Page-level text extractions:
⁂

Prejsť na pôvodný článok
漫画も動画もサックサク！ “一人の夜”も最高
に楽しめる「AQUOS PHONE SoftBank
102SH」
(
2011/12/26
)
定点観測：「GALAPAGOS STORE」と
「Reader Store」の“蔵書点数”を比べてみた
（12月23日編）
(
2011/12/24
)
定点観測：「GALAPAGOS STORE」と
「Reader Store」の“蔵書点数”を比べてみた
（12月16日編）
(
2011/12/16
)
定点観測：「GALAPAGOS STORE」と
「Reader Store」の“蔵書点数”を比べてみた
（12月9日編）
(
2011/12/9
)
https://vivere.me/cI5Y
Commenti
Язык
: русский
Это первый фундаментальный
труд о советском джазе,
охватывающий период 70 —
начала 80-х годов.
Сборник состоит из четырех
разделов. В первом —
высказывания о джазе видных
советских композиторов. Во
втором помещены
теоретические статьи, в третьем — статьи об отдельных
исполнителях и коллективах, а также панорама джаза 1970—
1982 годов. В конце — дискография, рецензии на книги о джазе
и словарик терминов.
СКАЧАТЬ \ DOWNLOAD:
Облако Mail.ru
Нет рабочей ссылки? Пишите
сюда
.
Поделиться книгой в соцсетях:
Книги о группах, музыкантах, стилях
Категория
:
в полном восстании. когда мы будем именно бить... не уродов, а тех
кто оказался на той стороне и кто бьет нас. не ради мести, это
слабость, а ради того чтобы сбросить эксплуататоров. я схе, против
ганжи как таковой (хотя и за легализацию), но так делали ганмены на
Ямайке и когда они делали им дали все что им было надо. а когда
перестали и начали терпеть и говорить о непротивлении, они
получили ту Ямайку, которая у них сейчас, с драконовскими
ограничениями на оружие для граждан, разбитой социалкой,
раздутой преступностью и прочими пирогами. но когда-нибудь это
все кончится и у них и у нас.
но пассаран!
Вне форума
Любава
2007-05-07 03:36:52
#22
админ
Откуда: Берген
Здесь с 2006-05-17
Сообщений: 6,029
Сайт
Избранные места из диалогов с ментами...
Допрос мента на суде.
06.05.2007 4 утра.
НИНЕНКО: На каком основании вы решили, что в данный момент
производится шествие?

⁂

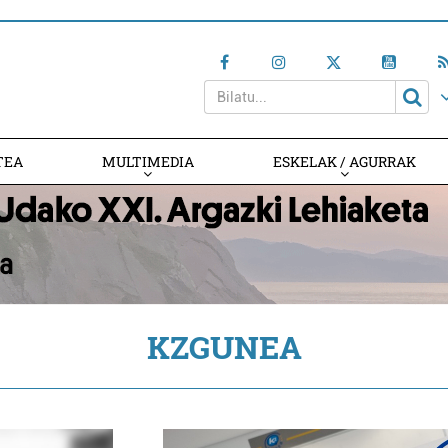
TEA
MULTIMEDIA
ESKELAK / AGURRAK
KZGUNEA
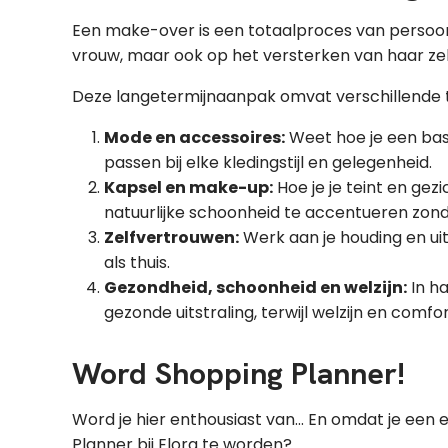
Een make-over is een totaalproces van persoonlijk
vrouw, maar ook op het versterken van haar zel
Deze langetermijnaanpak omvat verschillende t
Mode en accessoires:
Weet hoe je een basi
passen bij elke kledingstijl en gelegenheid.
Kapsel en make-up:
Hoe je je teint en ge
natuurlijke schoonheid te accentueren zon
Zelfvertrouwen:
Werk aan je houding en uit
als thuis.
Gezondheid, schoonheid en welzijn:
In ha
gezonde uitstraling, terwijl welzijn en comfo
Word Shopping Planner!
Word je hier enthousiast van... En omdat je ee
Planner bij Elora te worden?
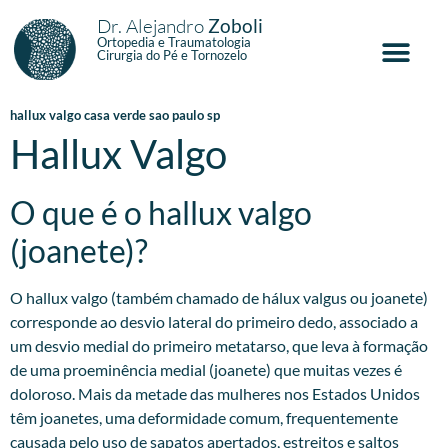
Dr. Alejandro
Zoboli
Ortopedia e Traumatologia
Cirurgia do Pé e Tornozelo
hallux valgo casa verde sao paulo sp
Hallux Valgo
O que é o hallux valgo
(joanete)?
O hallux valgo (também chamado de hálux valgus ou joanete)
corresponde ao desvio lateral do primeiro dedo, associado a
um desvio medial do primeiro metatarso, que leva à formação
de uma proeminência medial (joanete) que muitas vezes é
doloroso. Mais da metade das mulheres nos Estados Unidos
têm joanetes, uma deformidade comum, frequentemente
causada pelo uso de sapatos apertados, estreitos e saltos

⁂

Activity → Reproduce exactly the entries above, limited to the lines from the one with "Dr. Alejandro" through the one with "causada pelo uso", both included.

Response to this task →
Dr. Alejandro
Zoboli
Ortopedia e Traumatologia
Cirurgia do Pé e Tornozelo
hallux valgo casa verde sao paulo sp
Hallux Valgo
O que é o hallux valgo
(joanete)?
O hallux valgo (também chamado de hálux valgus ou joanete)
corresponde ao desvio lateral do primeiro dedo, associado a
um desvio medial do primeiro metatarso, que leva à formação
de uma proeminência medial (joanete) que muitas vezes é
doloroso. Mais da metade das mulheres nos Estados Unidos
têm joanetes, uma deformidade comum, frequentemente
causada pelo uso de sapatos apertados, estreitos e saltos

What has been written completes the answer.